## What to work on
The lines to copy are those in the listing below that contain the word "common".

## Data extracts
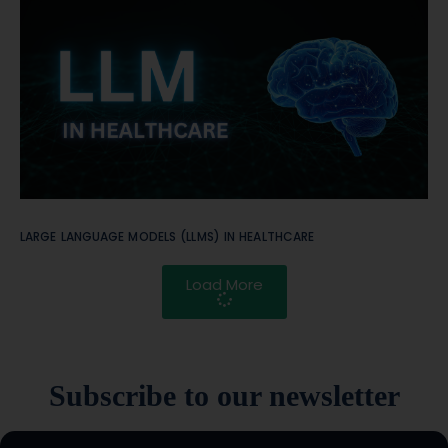
LARGE LANGUAGE MODELS (LLMS) IN HEALTHCARE
Load More
Subscribe to our newsletter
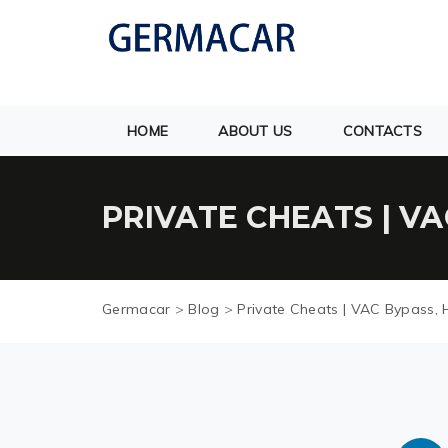
HOME
ABOUT US
CONTACTS
PRIVATE CHEATS | V
Germacar
>
Blog
>
Private Cheats | VAC Bypass, 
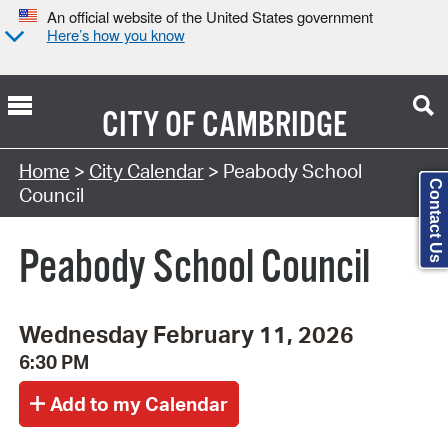
An official website of the United States government
Here’s how you know
CITY OF
CAMBRIDGE
Search Type:
Home
>
City Calendar
> Peabody School
Contact Us
Council
Peabody School Council
Wednesday February 11, 2026
6:30 PM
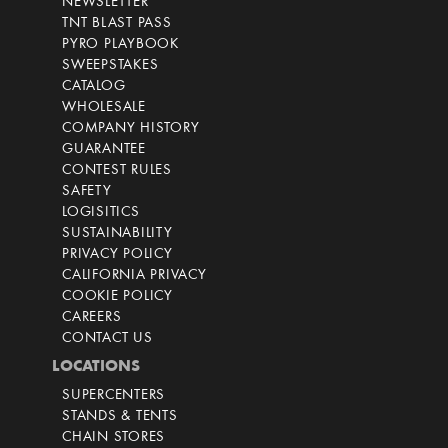
NEWSLETTER
TNT BLAST PASS
PYRO PLAYBOOK
SWEEPSTAKES
CATALOG
WHOLESALE
COMPANY HISTORY
GUARANTEE
CONTEST RULES
SAFETY
LOGISITICS
SUSTAINABILITY
PRIVACY POLICY
CALIFORNIA PRIVACY
COOKIE POLICY
CAREERS
CONTACT US
LOCATIONS
SUPERCENTERS
STANDS & TENTS
CHAIN STORES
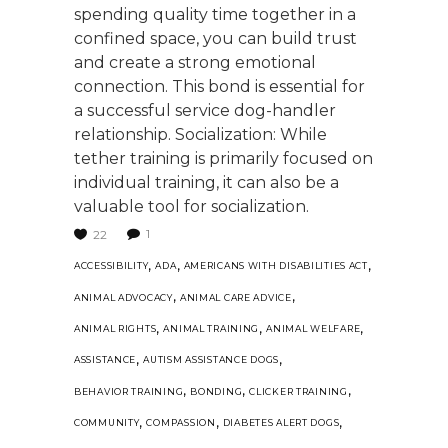
spending quality time together in a
confined space, you can build trust
and create a strong emotional
connection. This bond is essential for
a successful service dog-handler
relationship. Socialization: While
tether training is primarily focused on
individual training, it can also be a
valuable tool for socialization.
1
22
,
,
,
ACCESSIBILITY
ADA
AMERICANS WITH DISABILITIES ACT
,
,
ANIMAL ADVOCACY
ANIMAL CARE ADVICE
,
,
,
ANIMAL RIGHTS
ANIMAL TRAINING
ANIMAL WELFARE
,
,
ASSISTANCE
AUTISM ASSISTANCE DOGS
,
,
,
BEHAVIOR TRAINING
BONDING
CLICKER TRAINING
,
,
,
COMMUNITY
COMPASSION
DIABETES ALERT DOGS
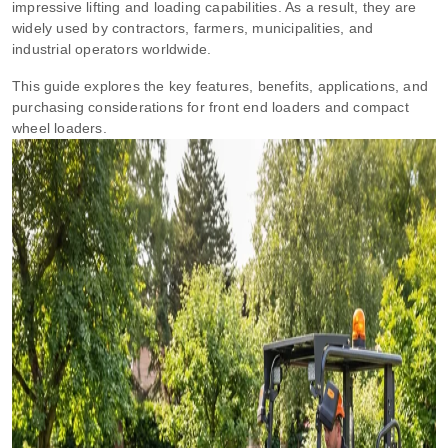
impressive lifting and loading capabilities. As a result, they are
widely used by contractors, farmers, municipalities, and
industrial operators worldwide.
This guide explores the key features, benefits, applications, and
purchasing considerations for front end loaders and compact
wheel loaders.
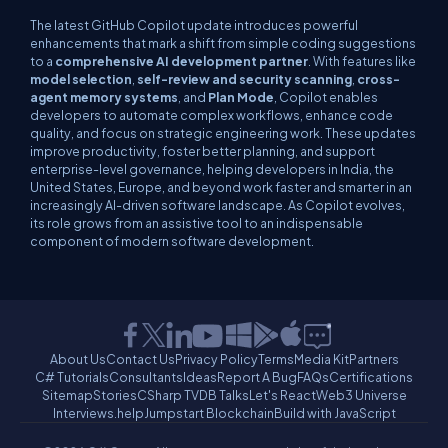
The latest GitHub Copilot update introduces powerful
enhancements that mark a shift from simple coding suggestions
to a
comprehensive AI development partner
. With features like
model selection
,
self-review and security scanning
,
cross-
agent memory systems
, and
Plan Mode
, Copilot enables
developers to automate complex workflows, enhance code
quality, and focus on strategic engineering work. These updates
improve productivity, foster better planning, and support
enterprise-level governance, helping developers in India, the
United States, Europe, and beyond work faster and smarter in an
increasingly AI-driven software landscape. As Copilot evolves,
its role grows from an assistive tool to an indispensable
component of modern software development.
About Us
Contact Us
Privacy Policy
Terms
Media Kit
Partners
C# Tutorials
Consultants
Ideas
Report A Bug
FAQs
Certifications
Sitemap
Stories
CSharp TV
DB Talks
Let's React
Web3 Universe
Interviews.help
Jumpstart Blockchain
Build with JavaScript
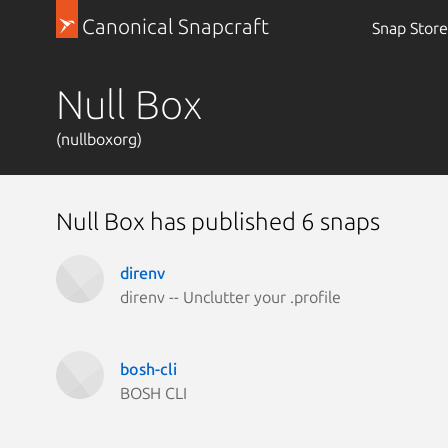
Canonical Snapcraft
Snap Store
Null Box
(nullboxorg)
Null Box has published 6 snaps
direnv
direnv -- Unclutter your .profile
bosh-cli
BOSH CLI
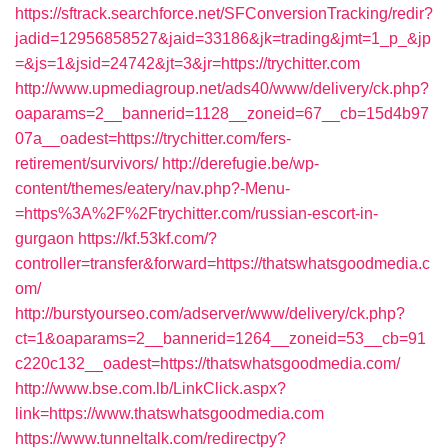
https://sftrack.searchforce.net/SFConversionTracking/redir?
jadid=12956858527&jaid=33186&jk=trading&jmt=1_p_&jp
=&js=1&jsid=24742&jt=3&jr=https://trychitter.com
http://www.upmediagroup.net/ads40/www/delivery/ck.php?
oaparams=2__bannerid=1128__zoneid=67__cb=15d4b97
07a__oadest=https://trychitter.com/fers-
retirement/survivors/
http://derefugie.be/wp-
content/themes/eatery/nav.php?-Menu-
=https%3A%2F%2Ftrychitter.com/russian-escort-in-
gurgaon
https://kf.53kf.com/?
controller=transfer&forward=https://thatswhatsgoodmedia.c
om/
http://burstyourseo.com/adserver/www/delivery/ck.php?
ct=1&oaparams=2__bannerid=1264__zoneid=53__cb=91
c220c132__oadest=https://thatswhatsgoodmedia.com/
http://www.bse.com.lb/LinkClick.aspx?
link=https://www.thatswhatsgoodmedia.com
https://www.tunneltalk.com/redirectpy?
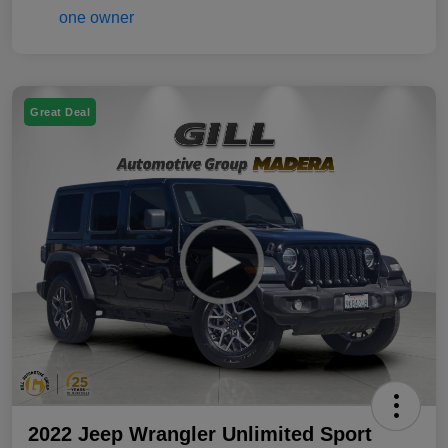
Great Deal
2022 Jeep Wrangler Unlimited Sport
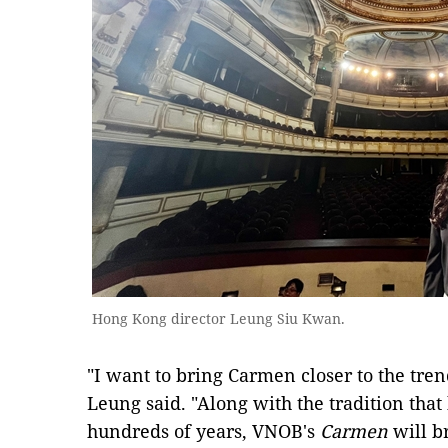
Hong Kong director Leung Siu Kwan.
"I want to bring Carmen closer to the tren
Leung said. "Along with the tradition that
hundreds of years, VNOB's
Carmen
will b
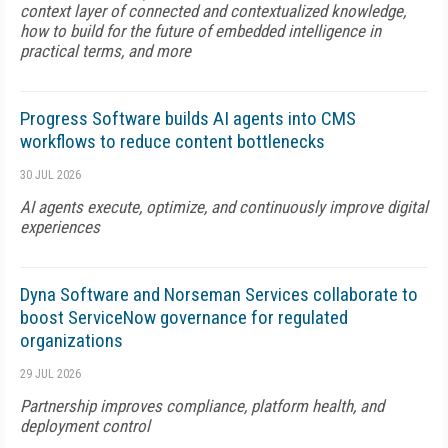
context layer of connected and contextualized knowledge,
how to build for the future of embedded intelligence in
practical terms, and more
Progress Software builds AI agents into CMS
workflows to reduce content bottlenecks
30 JUL 2026
AI agents execute, optimize, and continuously improve digital
experiences
Dyna Software and Norseman Services collaborate to
boost ServiceNow governance for regulated
organizations
29 JUL 2026
Partnership improves compliance, platform health, and
deployment control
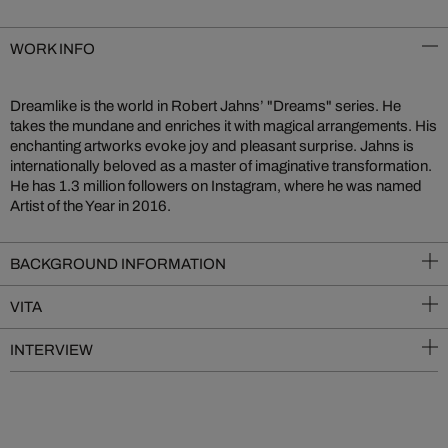
WORK INFO
Dreamlike is the world in Robert Jahns’ "Dreams" series. He
takes the mundane and enriches it with magical arrangements. His
enchanting artworks evoke joy and pleasant surprise. Jahns is
internationally beloved as a master of imaginative transformation.
He has 1.3 million followers on Instagram, where he was named
Artist of the Year in 2016.
BACKGROUND INFORMATION
VITA
INTERVIEW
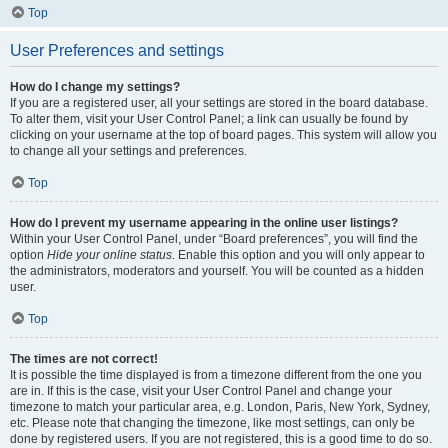
Top
User Preferences and settings
How do I change my settings?
If you are a registered user, all your settings are stored in the board database.
To alter them, visit your User Control Panel; a link can usually be found by
clicking on your username at the top of board pages. This system will allow you
to change all your settings and preferences.
Top
How do I prevent my username appearing in the online user listings?
Within your User Control Panel, under “Board preferences”, you will find the
option
Hide your online status
. Enable this option and you will only appear to
the administrators, moderators and yourself. You will be counted as a hidden
user.
Top
The times are not correct!
It is possible the time displayed is from a timezone different from the one you
are in. If this is the case, visit your User Control Panel and change your
timezone to match your particular area, e.g. London, Paris, New York, Sydney,
etc. Please note that changing the timezone, like most settings, can only be
done by registered users. If you are not registered, this is a good time to do so.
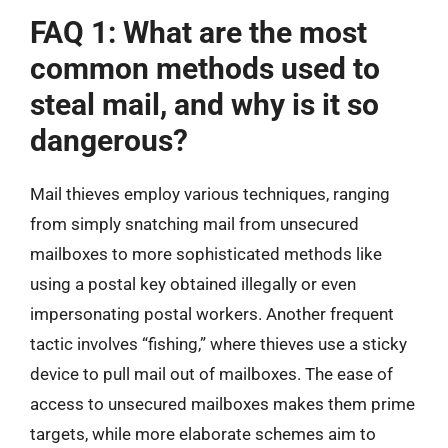
FAQ 1: What are the most
common methods used to
steal mail, and why is it so
dangerous?
Mail thieves employ various techniques, ranging
from simply snatching mail from unsecured
mailboxes to more sophisticated methods like
using a postal key obtained illegally or even
impersonating postal workers. Another frequent
tactic involves “fishing,” where thieves use a sticky
device to pull mail out of mailboxes. The ease of
access to unsecured mailboxes makes them prime
targets, while more elaborate schemes aim to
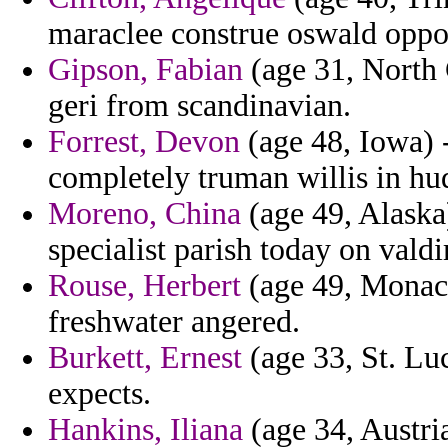
maraclee construe oswald oppos
Gipson, Fabian
(age 31, North 
geri from scandinavian.
Forrest, Devon
(age 48, Iowa) 
completely truman willis in h
Moreno, China
(age 49, Alaska)
specialist parish today on vald
Rouse, Herbert
(age 49, Monaco
freshwater angered.
Burkett, Ernest
(age 33, St. Lu
expects.
Hankins, Iliana
(age 34, Austria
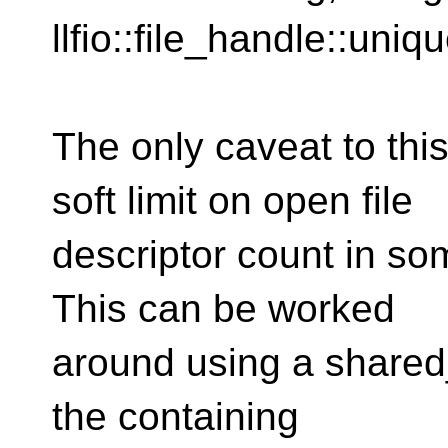
llfio::file_handle::uniq
The only caveat to thi
soft limit on open file
descriptor count in s
This can be worked
around using a shared_
the containing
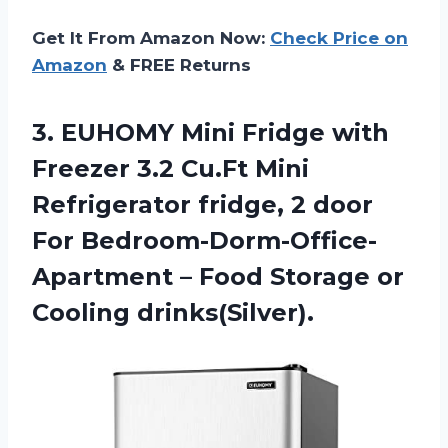
Get It From Amazon Now:
Check Price on
Amazon
& FREE Returns
3. EUHOMY Mini Fridge with
Freezer 3.2 Cu.Ft Mini
Refrigerator fridge, 2 door
For Bedroom-Dorm-Office-
Apartment – Food
Storage or
Cooling drinks(Silver).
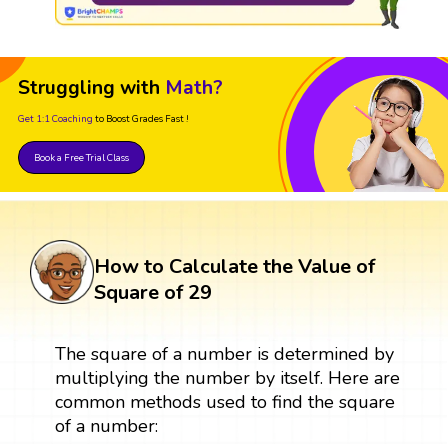
Struggling with
Math?
Get 1:1 Coaching
to Boost Grades Fast !
Book a Free Trial Class
How to Calculate the Value of
Square of 29
The square of a number is determined by
multiplying the number by itself. Here are
common methods used to find the square
of a number:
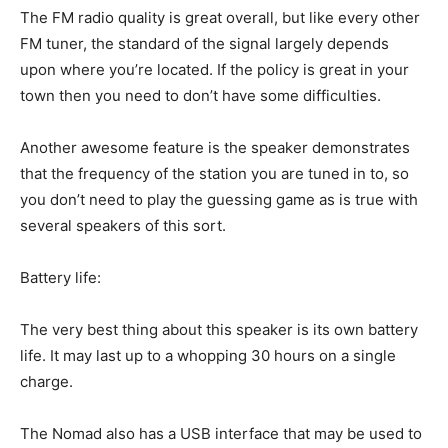
The FM radio quality is great overall, but like every other
FM tuner, the standard of the signal largely depends
upon where you’re located. If the policy is great in your
town then you need to don’t have some difficulties.
Another awesome feature is the speaker demonstrates
that the frequency of the station you are tuned in to, so
you don’t need to play the guessing game as is true with
several speakers of this sort.
Battery life:
The very best thing about this speaker is its own battery
life. It may last up to a whopping 30 hours on a single
charge.
The Nomad also has a USB interface that may be used to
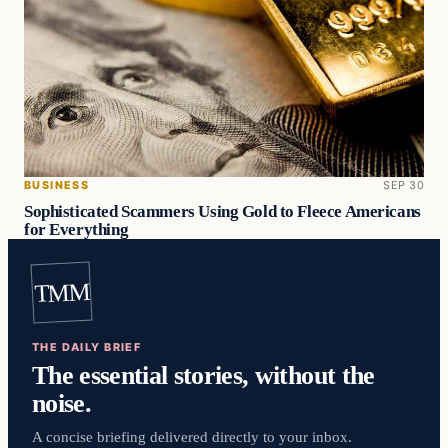
BUSINESS
SEP 30
Sophisticated Scammers Using Gold to Fleece Americans
for Everything
TMM
THE DAILY BRIEF
The essential stories, without the
noise.
A concise briefing delivered directly to your inbox.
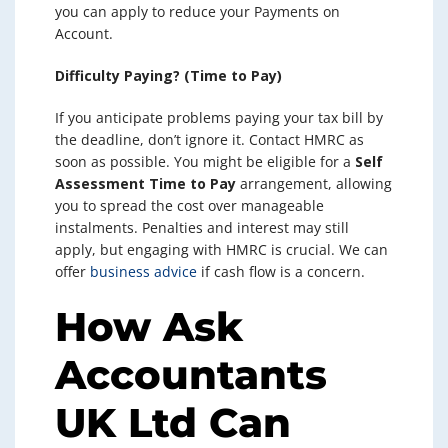
you can apply to reduce your Payments on
Account.
Difficulty Paying? (Time to Pay)
If you anticipate problems paying your tax bill by
the deadline, don’t ignore it. Contact HMRC as
soon as possible. You might be eligible for a
Self
Assessment Time to Pay
arrangement, allowing
you to spread the cost over manageable
instalments. Penalties and interest may still
apply, but engaging with HMRC is crucial. We can
offer
business advice
if cash flow is a concern.
How Ask
Accountants
UK Ltd Can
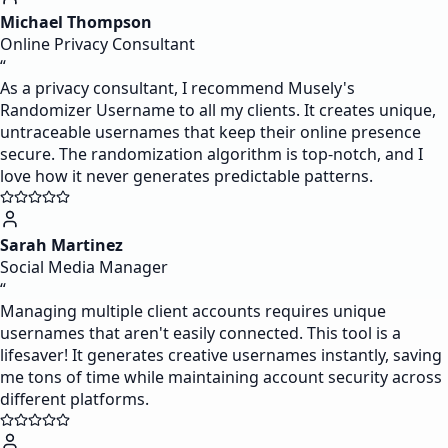
Michael Thompson
Online Privacy Consultant
“
As a privacy consultant, I recommend Musely's
Randomizer Username to all my clients. It creates unique,
untraceable usernames that keep their online presence
secure. The randomization algorithm is top-notch, and I
love how it never generates predictable patterns.
Sarah Martinez
Social Media Manager
“
Managing multiple client accounts requires unique
usernames that aren't easily connected. This tool is a
lifesaver! It generates creative usernames instantly, saving
me tons of time while maintaining account security across
different platforms.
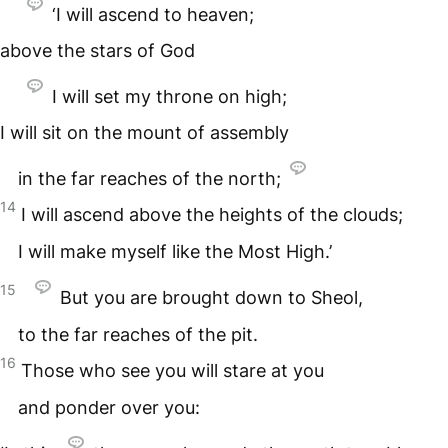
‘I will ascend to heaven;
above the stars of God
I will set my throne on high;
I will sit on the mount of assembly
in the far reaches of the north;
14
I will ascend above the heights of the clouds;
I will make myself like the Most High.’
15
But you are brought down to Sheol,
to the far reaches of the pit.
16
Those who see you will stare at you
and ponder over you:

## Exercise solution
common methods used to
common methods used to find the square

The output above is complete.